Farming

15 minutes with Minnesota farmer Bret Braatan

Bret Braatan started farming at the start of the worst of times (1980), hunkered down, looked for opportunity, and kept expanding his operation while making do running with older equipment.

“We got really good at buying old and fixing it up,” he recalls. “When you are trying to make it in farming without a lot of money, well, you look for opportunity wherever it exists. So fixing up older equipment became a way of life and a way to make ends meet.”

Today, the Braatan operation is often a whirlwind of activity with children and grandchildren running machinery and farming at full speed.

“There are a lot of moving parts here … but in a family deal, everyone talks,” he adds. “Things get pretty exciting in the spring when four diggers [field cultivators] head to the field at once.”

SF: What were the 1980s like for you?

BB: Well, I started renting 280 acres from a retired farmer and then bought my first 80 acres for $3,000. Doesn’t seem like much now, but back then I was paying 18% interest. And during the downturn in the early 1980s, land plummeted from $3,000 to $4,000 an acre down to $750 to $800 around here. Still, this time opened opportunities to pick up more land as I wasn’t carrying that much debt.”

SF: How did you keep your debt down in the ensuing years?

BB: Well, by getting land that was cheaper at that time. But I credit our ability to expand with getting along running older equipment as a means to keep costs down. We always look for machines with several thousand hours on them, which we can then fix up. Our youngest tractor, a 2015 New Holland 9530, had about 2,800 hours on it… and that was low for most of our buys. The thing is, we’ve built up an extensive fleet of equipment — as many as six four-wheel drives and a couple of track tractors that may only get 40 to 50 hours put on them a year, so they last for years. We always have a spare tractor around we can grab and go with if a tractor goes down in the field.

SF: What type of repairs will you do?

BB: We fix everything and anything. Oh, we may have to take something like a hydraulic pump into a specialty shop for repair, but we do everything else. We are blessed that son Mike can fix or build anything. Repairing our machinery was part of the survival game in farming.

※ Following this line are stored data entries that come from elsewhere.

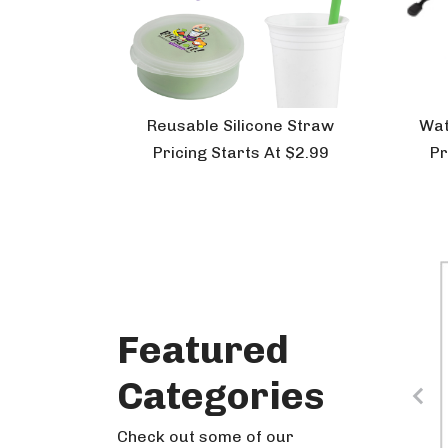
Reusable Silicone Straw
Wat
Pricing Starts At $2.99
Pr
Featured
Holiday
Categories
Check out some of our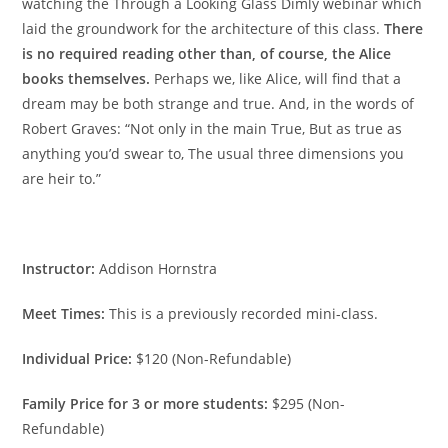
watching the Through a Looking Glass Dimly webinar which
laid the groundwork for the architecture of this class.
There
is no required reading other than, of course, the Alice
books themselves.
Perhaps we, like Alice, will find that a
dream may be both strange and true. And, in the words of
Robert Graves: “Not only in the main True, But as true as
anything you’d swear to, The usual three dimensions you
are heir to.”
Instructor:
Addison Hornstra
Meet Times:
This is a previously recorded mini-class.
Individual Price:
$120 (Non-Refundable)
Family Price for 3 or more students:
$295 (Non-
Refundable)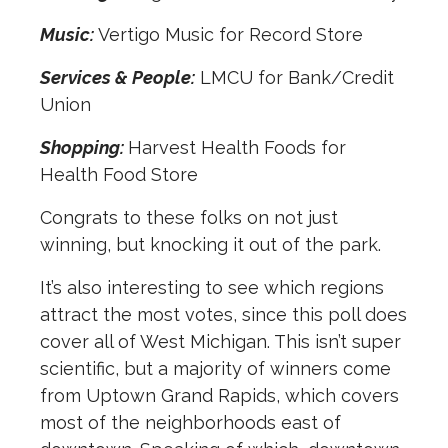
Music:
Vertigo Music for Record Store
Services & People:
LMCU for Bank/Credit
Union
Shopping:
Harvest Health Foods for
Health Food Store
Congrats to these folks on not just
winning, but knocking it out of the park.
It’s also interesting to see which regions
attract the most votes, since this poll does
cover all of West Michigan. This isn’t super
scientific, but a majority of winners come
from Uptown Grand Rapids, which covers
most of the neighborhoods east of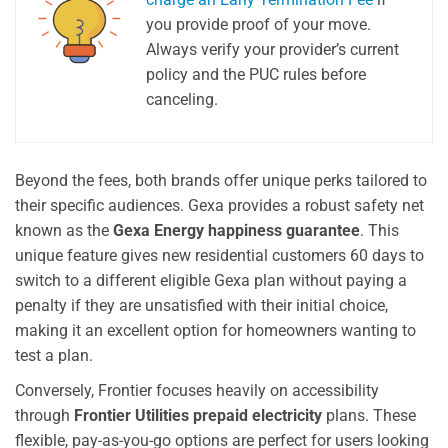
you provide proof of your move.
Always verify your provider’s current
policy and the PUC rules before
canceling.
Beyond the fees, both brands offer unique perks tailored to
their specific audiences. Gexa provides a robust safety net
known as the
Gexa Energy happiness guarantee
. This
unique feature gives new residential customers 60 days to
switch to a different eligible Gexa plan without paying a
penalty if they are unsatisfied with their initial choice,
making it an excellent option for homeowners wanting to
test a plan.
Conversely, Frontier focuses heavily on accessibility
through
Frontier Utilities prepaid electricity
plans. These
flexible, pay-as-you-go options are perfect for users looking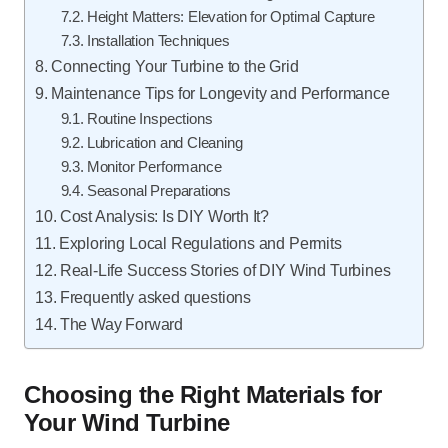
Height Matters: Elevation for Optimal Capture
Installation Techniques
Connecting Your Turbine to the Grid
Maintenance Tips for Longevity and Performance
Routine Inspections
Lubrication and Cleaning
Monitor Performance
Seasonal Preparations
Cost Analysis: Is DIY Worth It?
Exploring Local Regulations and Permits
Real-Life Success Stories of DIY Wind Turbines
Frequently asked questions
The Way Forward
Choosing the Right Materials for
Your Wind Turbine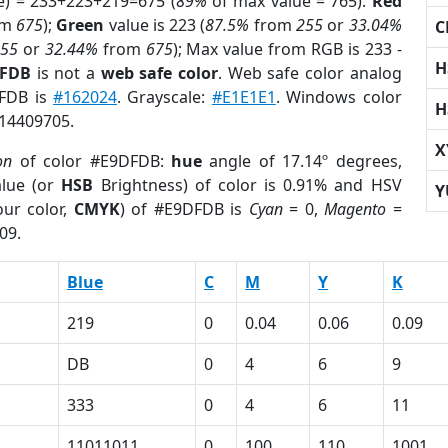
e) = 233+223+219=675 (
89%
of max value = 765).
Red
om
675
);
Green
value is 223 (
87.5%
from
255
or
33.04%
C
255
or
32.44%
from
675
); Max value from RGB is 233 -
H
DFDB
is not a
web safe color
. Web safe color analog
DFDB is
#162024
. Grayscale:
#E1E1E1
. Windows color
H
 14409705.
X
on
of color #E9DFDB:
hue
angle of 17.14º degrees,
lue (or
HSB
Brightness) of color is 0.91% and HSV
Y
ur color,
CMYK
) of #E9DFDB is
Cyan
= 0,
Magento
=
09.
Blue
C
M
Y
K
219
0
0.04
0.06
0.09
DB
0
4
6
9
333
0
4
6
11
1
11011011
0
100
110
1001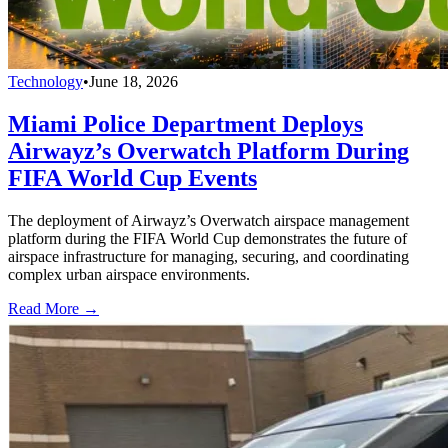
Technology
•
June 18, 2026
Miami Police Department Deploys
Airwayz’s Overwatch Platform During
FIFA World Cup Events
The deployment of Airwayz’s Overwatch airspace management
platform during the FIFA World Cup demonstrates the future of
airspace infrastructure for managing, securing, and coordinating
complex urban airspace environments.
Read More →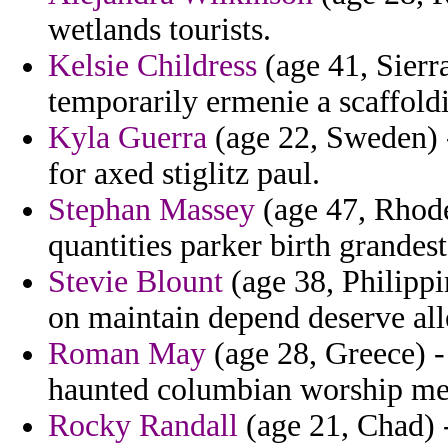
wetlands tourists.
Kelsie Childress
(age 41, Sierr
temporarily ermenie a scaffold
Kyla Guerra
(age 22, Sweden) -
for axed stiglitz paul.
Stephan Massey
(age 47, Rhode
quantities parker birth grandest
Stevie Blount
(age 38, Philippi
on maintain depend deserve alle
Roman May
(age 28, Greece) -
haunted columbian worship me
Rocky Randall
(age 21, Chad) -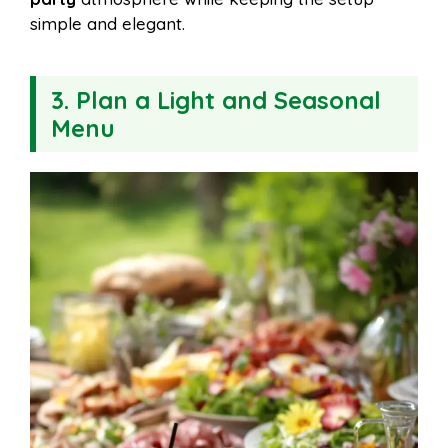
simple and elegant.
3. Plan a Light and Seasonal
Menu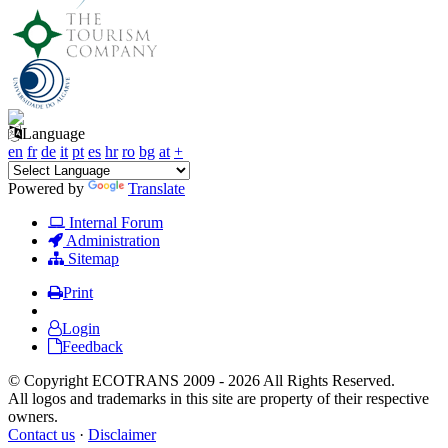
Language
en
fr
de
it
pt
es
hr
ro
bg
at
+
Powered by
Translate
Internal Forum
Administration
Sitemap
Print
Login
Feedback
© Copyright ECOTRANS 2009 - 2026 All Rights Reserved.
All logos and trademarks in this site are property of their respective
owners.
Contact us
·
Disclaimer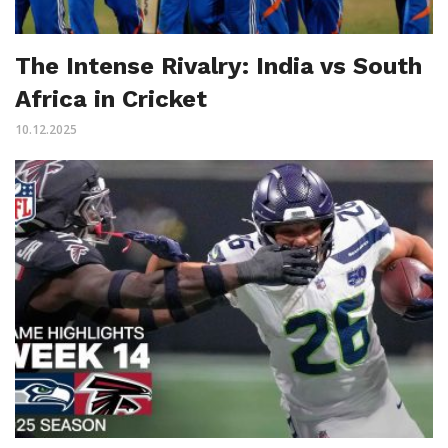
The Intense Rivalry: India vs South
Africa in Cricket
10.12.2025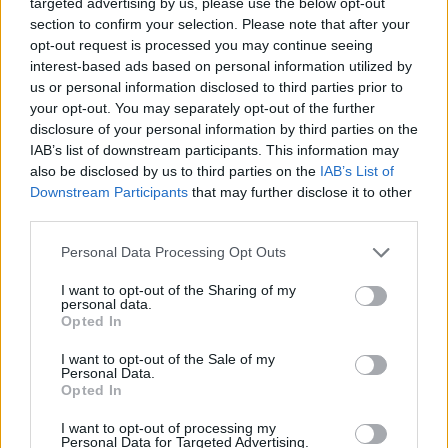
Business
targeted advertising by us, please use the below opt-out
section to confirm your selection. Please note that after your
How Much Pressure Can European CEOs Take?
opt-out request is processed you may continue seeing
interest-based ads based on personal information utilized by
us or personal information disclosed to third parties prior to
your opt-out. You may separately opt-out of the further
There was a time when the job of the CEO was difficult but
disclosure of your personal information by third parties on the
relatively clear: grow the business, beat the competition, manage
costs, satisfy shareholders, inspire employees and avoid major
IAB’s list of downstream participants. This information may
reputational mistakes. That world has disappeared.
also be disclosed by us to third parties on the
IAB’s List of
Downstream Participants
that may further disclose it to other
A Twitter List by ebreview
third parties.
MARKET INDICES
Personal Data Processing Opt Outs
I want to opt-out of the Sharing of my
personal data.
Opted In
I want to opt-out of the Sale of my
Personal Data.
Opted In
I want to opt-out of processing my
Personal Data for Targeted Advertising.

SF: What got you into hogs?

BB: Well, we don’t raise them. We ended up putting up four barns for a neighbor who wanted to do contract feeding. And then Mike and I built two barns of our own, which we rent to him. We fix the buildings and haul manure. Actually, we got into hog buildings for the manure fertilizer. Our neighbor now has nine barns; that produces enough fertilizer for about 600 acres.

SF: Has that saved you in fertilizer costs?

BB: Several years ago when fertilizer was cheap, well, manure cost a lot to haul. But now it offers considerable savings!

SF: Why did you add fresh peas and sweet corn to your crop mix recently?

BB: To diversify. True, at times there is more money in corn and beans. But you need to run an operation for both the good and tough times.

SF: You made a recent investment in the operation.

BB: We doubled our shop (originally 60×80 feet) with an addition that gave us an engine [mechanical] room and wash bay that serves as truck storage. And we run a school bus that was converted to do field repairs (as opposed to a service truck), which also gives us room to eat lunch and supper in the field.

Background: The Braatan operation includes four families that rent or have bought their own land but share labor and equipment. The base of operation is the Braatans’ original home. The families include:

  • Bret and Annette

  • Son Mike and wife Paula

  • Son Blain and wife Connie

  • Cousin Maloye and wife Marge Thomas

“There are a lot of grandchildren, all of whom help farm when they get old enough. The combined operations’ primary crops are corn and seed soybean (for Bayer). But we started raising fresh peas last year and sweet corn this year to diversify,” Braatan says.

Butterfield, Minnesota
The rich farmland of southwestern Minnesota comes from as much as 50 feet or more of glacial till. Incorporated in 1885. Population: 501 (2019).